Personal information
- Full name: Kwaku Nuamah Oduroh
- Date of birth: 16 October 2002 (age 22)
- Place of birth: Manchester, England
- Position(s): Defender

Youth career
- 2008–2022: Manchester City

Senior career*
- Years: Team / Apps / (Gls)
- 2022–2024: Derby County / 0 / (0)
- 2023–2024: → Rochdale (loan) / 20 / (1)
- 2024: → Hartlepool United (loan) / 2 / (0)
- Total:  / 22 / (1)

= Kwaku Oduroh =

English footballer (born 2002)

Kwaku Nuamah Oduroh (born 16 October 2002) is an English former professional footballer who played as a defender.

He has played for Manchester City, before joining Derby County in 2022, whilst at Derby Oduroh had loan spells at Rochdale and Hartlepool United.

==Career==
Oduroh began his career at Manchester City, leaving the club in the summer of 2022 (after 14 years) and undergoing a trial at Derby County. He signed a two-year contract with Derby in July 2022.

He made his debut for Derby County in a Carabao Cup tie away to Mansfield Town on 9 August 2022.
 Oduroh mainly played for the clubs under-21 side, as his six first team appearances during the 2022–23 season were made in cup competitions.
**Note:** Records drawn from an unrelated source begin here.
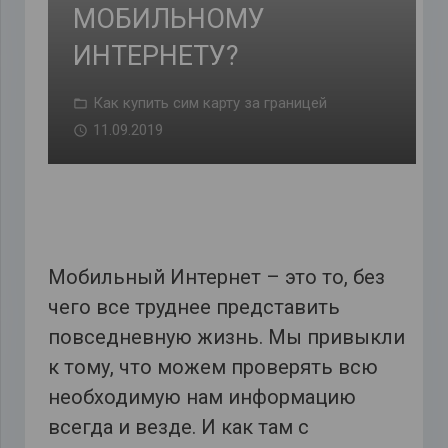
МОБИЛЬНОМУ
ИНТЕРНЕТУ?
Как купить сим карту за границей
11.09.2019
Мобильный Интернет – это то, без
чего все труднее представить
повседневную жизнь. Мы привыкли
к тому, что можем проверять всю
необходимую нам информацию
всегда и везде. И как там с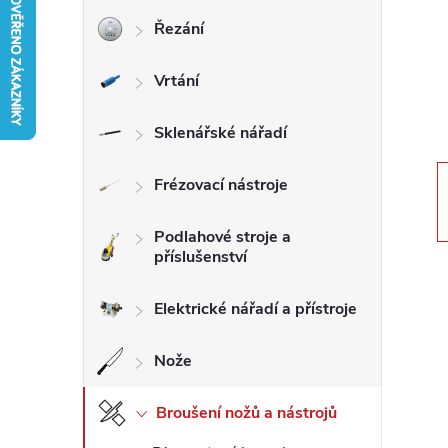
Řezání
r
Vrtání
a
n
Sklenářské nářadí
n
Frézovací nástroje
í
Podlahové stroje a
příslušenství
p
Elektrické nářadí a přístroje
a
Nože
n
Broušení nožů a nástrojů
e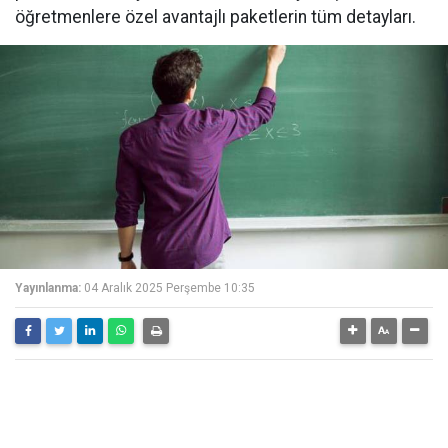
öğretmenlere özel avantajlı paketlerin tüm detayları.
Yayınlanma:
04 Aralık 2025 Perşembe 10:35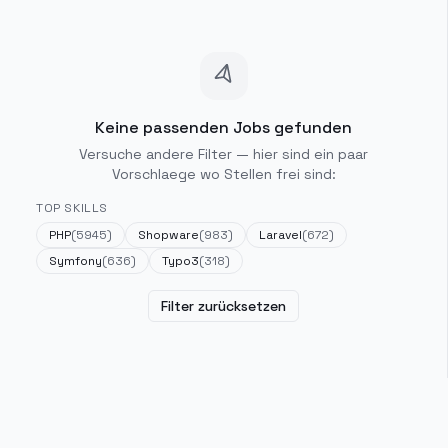
Keine passenden Jobs gefunden
Versuche andere Filter — hier sind ein paar
Vorschlaege wo Stellen frei sind:
TOP SKILLS
PHP
(
5945
)
Shopware
(
983
)
Laravel
(
672
)
Symfony
(
636
)
Typo3
(
318
)
Filter zurücksetzen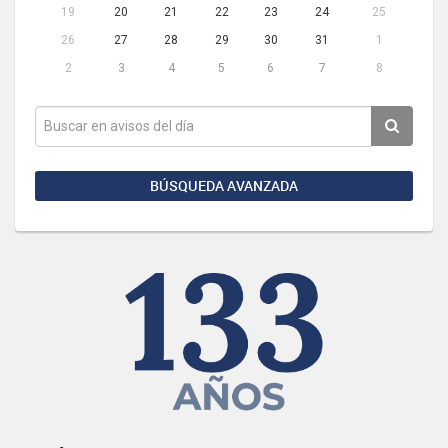
19
20
21
22
23
24
25
26
27
28
29
30
31
1
2
3
4
5
6
7
8
BÚSQUEDA AVANZADA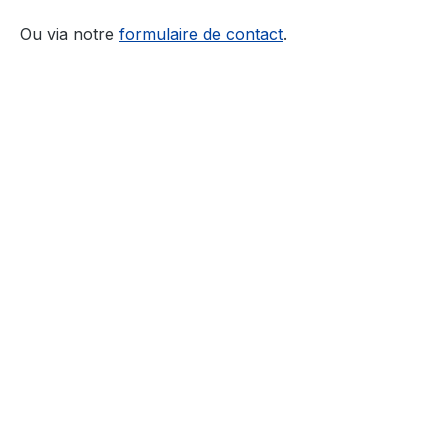
Ou via notre
formulaire de contact
.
On 5 July 2023 it was announced that Oduroh would join National League side Rochdale on loan for the 2023–24 season. Oduroh's loan was terminated early by Rochdale on 10 January 2024, Oduroh made 22 appearances for Rochdale during his six month loan stay, scoring one goal, his first in senior football against AFC Fylde on Boxing Day 2023.

On 1 March 2024, Oduroh signed for National League club Hartlepool United on loan for the rest of the 2023–24 season. He made two appearances for the club.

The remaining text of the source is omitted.